Salerno is a modern city in southern Italy. As part of the Smart City effort, city managers plan to launch citizen-focused innovations to provide new “intelligence” for existing infrastructure. The goal is to optimise resources, improve services to citizens and businesses, and make city operations smarter and more efficient.

Salerno’s Town Council has identified four strategic goals as part of its Smart City plan:

  • Overcoming architectural barriers to create a special route for the blind from a dedicated parking area to the Verdi Theatre. Smart sensors will be placed in the planking and will interact with smart canes, providing information and prompts on mobile phones, enabling the visually impaired to navigate around potential obstacles.
  • Using two-dimensional tags to highlight the city’s cultural and artistic heritage. A smart tourist route will be created within the famous citizen park in the old town of Salerno, providing visitors with information through their mobile phones as they explore the area.
  • Providing distance health monitoring — a programme named “I am well” — of the elderly through a simple electronic device that will advise them on the right time to take medication, monitor their blood pressure, and provide doctors and family members with an online updated status report.
  • Create an urban traffic monitoring and control system using technological components already available in traffic lights, limited-access streets and surveillance cameras. The aim of the project is to manage and share information regarding traffic flow, the availability of parking spaces and parking tariffs in the city centre.
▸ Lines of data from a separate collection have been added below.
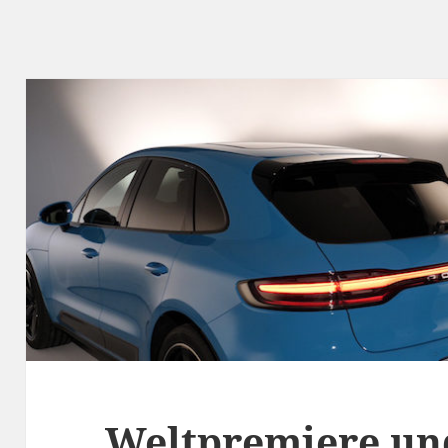
Weltpremiere un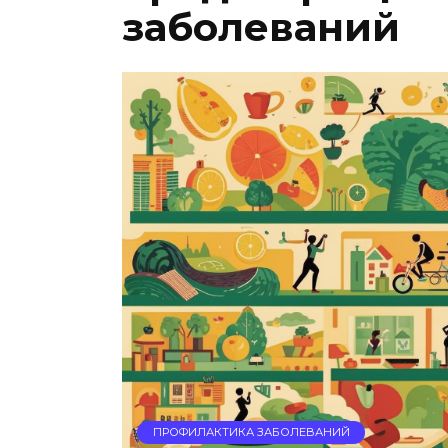
заболеваний
ПРОФИЛАКТИКА ЗАБОЛЕВАНИЙ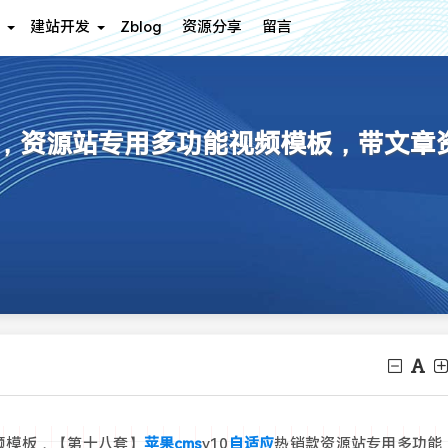
建站开发
Zblog
资源分享
留言
适应，资源站专用多功能视频模板，带文章
频模板，【第十八套】
苹果cms
v10
自适应
热销款资源站专用多功能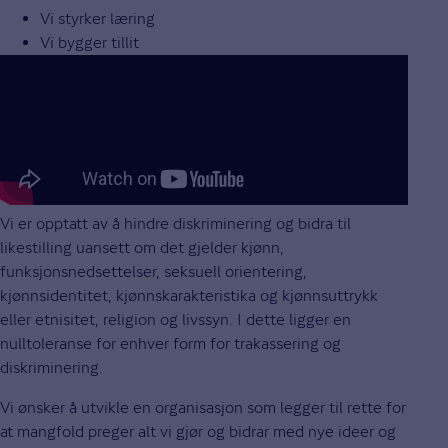
Vi styrker læring
Vi bygger tillit
Vi er opptatt av å hindre diskriminering og bidra til
likestilling uansett om det gjelder kjønn,
funksjonsnedsettelser, seksuell orientering,
kjønnsidentitet, kjønnskarakteristika og kjønnsuttrykk
eller etnisitet, religion og livssyn. I dette ligger en
nulltoleranse for enhver form for trakassering og
diskriminering.
Vi ønsker å utvikle en organisa­sjon som legger til rette for
at mangfold preger alt vi gjør og bidrar med nye ideer og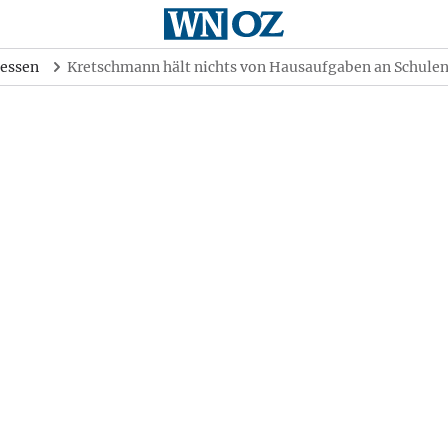
essen
Kretschmann hält nichts von Hausaufgaben an Schule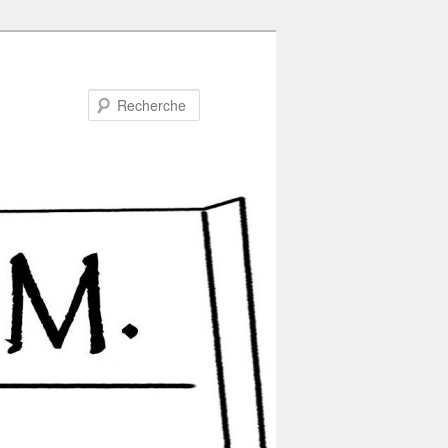
Recherche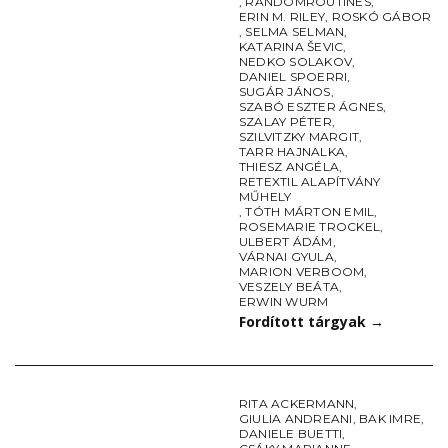
,
RANDOMROUTINES
,
ERIN M. RILEY
,
ROSKÓ GÁBOR
,
SELMA SELMAN
,
KATARINA ŠEVIC
,
NEDKO SOLAKOV
,
DANIEL SPOERRI
,
SUGÁR JÁNOS
,
SZABÓ ESZTER ÁGNES
,
SZALAY PÉTER
,
SZILVITZKY MARGIT
,
TARR HAJNALKA
,
THIESZ ANGÉLA
,
RETEXTIL ALAPÍTVÁNY
MŰHELY
,
TÓTH MÁRTON EMIL
,
ROSEMARIE TROCKEL
,
ULBERT ÁDÁM
,
VÁRNAI GYULA
,
MARION VERBOOM
,
VESZELY BEÁTA
,
ERWIN WURM
Fordított tárgyak
→
RITA ACKERMANN
,
GIULIA ANDREANI
,
BAK IMRE
,
DANIELE BUETTI
,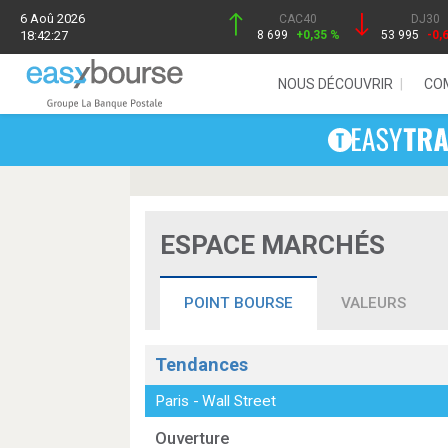
6 Aoû 2026
CAC40
DJ30
18:42:27
8 699
+0,35 %
53 995
-0,
NOUS DÉCOUVRIR
CO
ESPACE MARCHÉS
POINT BOURSE
VALEURS
Tendances
Paris
-
Wall Street
Ouverture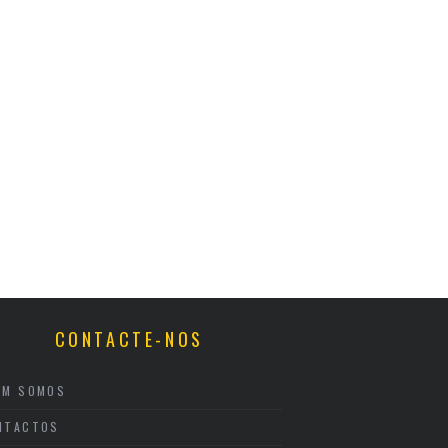
CONTACTE-NOS
EM SOMOS
NTACTOS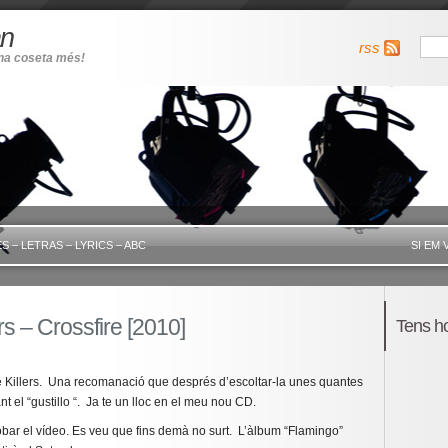
an
rss
una coseta més!
S – LETRAS – LYRICS – ABC
SI EM 
s – Crossfire [2010]
Tens h
e Killers. Una recomanació que després d’escoltar-la unes quantes
t el “gustillo “. Ja te un lloc en el meu nou CD.
bar el vídeo. Es veu que fins demà no surt. L’àlbum “Flamingo”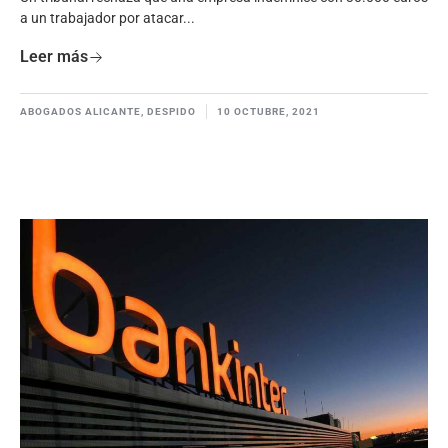
a un trabajador por atacar...
Leer más
ABOGADOS ALICANTE
,
DESPIDO
10 OCTUBRE, 2021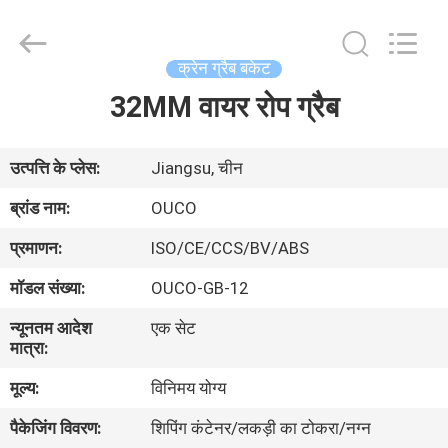
OUCO
INTERNATIONAL
GROUP
CO.,
LTD.
क्रेन ग्रैब बकेट
All
Rights
32MM वायर रोप ग्रैब
घर
Reserved.
उत्पाद
उत्पत्ति के प्लेस:
Jiangsu, चीन
ब्रांड नाम:
OUCO
वीडियो
प्रमाणन:
ISO/CE/CCS/BV/ABS
मॉडल संख्या:
OUCO-GB-12
वी.आर.
न्यूनतम आदेश
एक सेट
शो
मात्रा:
मूल्य:
विनिमय योग्य
हमारे
पैकेजिंग विवरण:
शिपिंग कंटेनर/लकड़ी का टोकरा/नग्न
बारे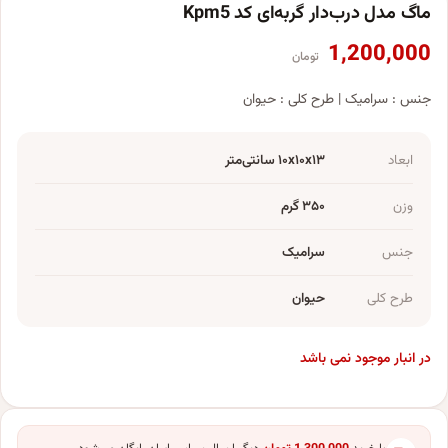
ماگ مدل درب‌دار گربه‌ای کد Kpm5
1,200,000
تومان
جنس : سرامیک | طرح کلی : حیوان
ابعاد
۱۰x۱۰x۱۳ سانتی‌متر
وزن
۳۵۰ گرم
جنس
سرامیک
طرح کلی
حیوان
در انبار موجود نمی باشد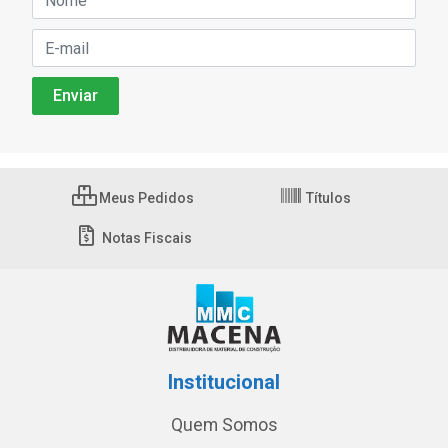
Meus Pedidos
Títulos
Notas Fiscais
Institucional
Quem Somos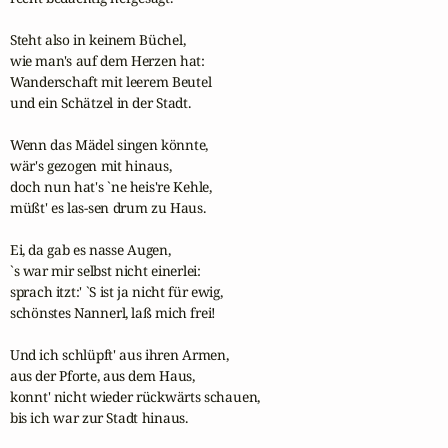
Steht also in keinem Büchel,

wie man's auf dem Herzen hat:

Wanderschaft mit leerem Beutel

und ein Schätzel in der Stadt.

Wenn das Mädel singen könnte,

wär's gezogen mit hinaus,

doch nun hat's `ne heis're Kehle,

müßt' es las-sen drum zu Haus.

Ei, da gab es nasse Augen,

`s war mir selbst nicht einerlei:

sprach itzt:' `S ist ja nicht für ewig,

schönstes Nannerl, laß mich frei!

Und ich schlüpft' aus ihren Armen,

aus der Pforte, aus dem Haus,

konnt' nicht wieder rückwärts schauen,

bis ich war zur Stadt hinaus.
“Salerno is proud to be at the forefront of an intelligent project of this kind,” said Mayor Vincenzo De Luca. “This demonstrates Salerno’s excellence in serving the community and our vision for the future.”

Elsewhere, IBM is working with many other authorities on smarter systems. The cities of Singapore, Brisbane and Stockholm are all working to reduce both congestion and pollution through intelligent transport technologies.

“It is vital for the future that we transform our cities into accessible, dynamic, thriving communities,” said Luciano Martucci, general manager for IBM Italy. “In cities like Salerno, technology can make the local systems and infrastructure smarter and create benefits directly related toward improving the quality of life for all its citizens, in a cost-effective way.”